#### [Exercise brief]
Write out exactly what each line says, starting with the first line below and ending on the one with "покроковий посібник з".

#### [Given data]
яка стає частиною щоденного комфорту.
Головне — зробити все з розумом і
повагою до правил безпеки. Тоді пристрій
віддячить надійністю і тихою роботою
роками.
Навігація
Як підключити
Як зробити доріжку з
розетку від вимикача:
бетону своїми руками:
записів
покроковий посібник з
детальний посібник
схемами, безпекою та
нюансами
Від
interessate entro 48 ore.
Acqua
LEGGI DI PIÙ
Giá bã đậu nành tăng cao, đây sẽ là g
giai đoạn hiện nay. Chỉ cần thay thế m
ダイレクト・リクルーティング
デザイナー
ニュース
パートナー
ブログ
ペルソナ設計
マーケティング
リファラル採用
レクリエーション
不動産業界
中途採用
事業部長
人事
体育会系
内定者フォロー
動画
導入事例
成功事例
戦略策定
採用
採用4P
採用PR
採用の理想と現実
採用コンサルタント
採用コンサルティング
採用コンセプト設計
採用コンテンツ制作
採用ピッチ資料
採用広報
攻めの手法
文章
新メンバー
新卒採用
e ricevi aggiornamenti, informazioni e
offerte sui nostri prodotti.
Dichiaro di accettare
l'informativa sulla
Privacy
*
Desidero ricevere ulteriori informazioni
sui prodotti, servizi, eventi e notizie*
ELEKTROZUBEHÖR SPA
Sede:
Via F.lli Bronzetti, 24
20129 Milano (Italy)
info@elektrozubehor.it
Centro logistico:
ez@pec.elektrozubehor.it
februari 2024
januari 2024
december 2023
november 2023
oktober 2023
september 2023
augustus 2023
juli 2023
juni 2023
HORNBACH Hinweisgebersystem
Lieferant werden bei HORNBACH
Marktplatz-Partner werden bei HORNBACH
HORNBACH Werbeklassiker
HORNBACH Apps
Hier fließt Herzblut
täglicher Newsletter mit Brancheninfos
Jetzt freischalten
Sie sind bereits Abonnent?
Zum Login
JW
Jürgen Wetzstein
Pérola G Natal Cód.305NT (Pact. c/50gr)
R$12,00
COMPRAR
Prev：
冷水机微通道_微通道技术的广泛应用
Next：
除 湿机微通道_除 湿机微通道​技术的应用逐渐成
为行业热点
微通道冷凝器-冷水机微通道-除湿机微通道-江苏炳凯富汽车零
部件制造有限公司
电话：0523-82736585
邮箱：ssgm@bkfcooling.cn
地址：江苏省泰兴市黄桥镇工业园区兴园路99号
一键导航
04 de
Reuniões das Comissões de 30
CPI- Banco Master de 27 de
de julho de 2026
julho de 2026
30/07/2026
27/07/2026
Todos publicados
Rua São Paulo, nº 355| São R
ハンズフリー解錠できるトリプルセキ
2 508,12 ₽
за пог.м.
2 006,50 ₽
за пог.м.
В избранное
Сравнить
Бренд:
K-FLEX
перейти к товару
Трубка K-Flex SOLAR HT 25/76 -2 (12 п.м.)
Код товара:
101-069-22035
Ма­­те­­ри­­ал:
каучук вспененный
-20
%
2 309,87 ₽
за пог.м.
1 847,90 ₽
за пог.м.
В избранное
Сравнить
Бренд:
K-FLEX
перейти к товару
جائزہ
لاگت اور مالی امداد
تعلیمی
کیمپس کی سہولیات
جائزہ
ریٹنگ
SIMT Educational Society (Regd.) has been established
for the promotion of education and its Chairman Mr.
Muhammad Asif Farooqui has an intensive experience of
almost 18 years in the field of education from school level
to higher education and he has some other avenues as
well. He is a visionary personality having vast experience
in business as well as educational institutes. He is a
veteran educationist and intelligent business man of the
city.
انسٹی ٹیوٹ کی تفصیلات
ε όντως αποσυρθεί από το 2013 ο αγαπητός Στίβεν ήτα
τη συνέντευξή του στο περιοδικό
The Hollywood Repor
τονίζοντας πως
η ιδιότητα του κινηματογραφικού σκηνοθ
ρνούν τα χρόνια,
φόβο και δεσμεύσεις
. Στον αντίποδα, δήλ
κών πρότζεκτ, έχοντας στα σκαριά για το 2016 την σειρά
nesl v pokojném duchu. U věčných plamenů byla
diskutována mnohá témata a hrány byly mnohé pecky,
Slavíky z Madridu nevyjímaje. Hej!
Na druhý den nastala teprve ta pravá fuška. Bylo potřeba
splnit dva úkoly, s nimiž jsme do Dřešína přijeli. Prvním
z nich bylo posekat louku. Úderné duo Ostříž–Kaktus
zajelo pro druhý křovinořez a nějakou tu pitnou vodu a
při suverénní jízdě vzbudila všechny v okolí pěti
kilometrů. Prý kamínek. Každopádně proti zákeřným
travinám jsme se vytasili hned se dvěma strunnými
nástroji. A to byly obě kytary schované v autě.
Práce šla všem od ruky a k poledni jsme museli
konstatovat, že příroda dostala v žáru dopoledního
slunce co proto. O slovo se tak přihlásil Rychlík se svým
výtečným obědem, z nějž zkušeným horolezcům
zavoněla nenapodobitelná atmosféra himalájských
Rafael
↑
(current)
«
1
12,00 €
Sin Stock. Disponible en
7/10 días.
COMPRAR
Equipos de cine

#### [Finished task]
яка стає частиною щоденного комфорту.
Головне — зробити все з розумом і
повагою до правил безпеки. Тоді пристрій
віддячить надійністю і тихою роботою
роками.
Навігація
Як підключити
Як зробити доріжку з
розетку від вимикача:
бетону своїми руками:
записів
покроковий посібник з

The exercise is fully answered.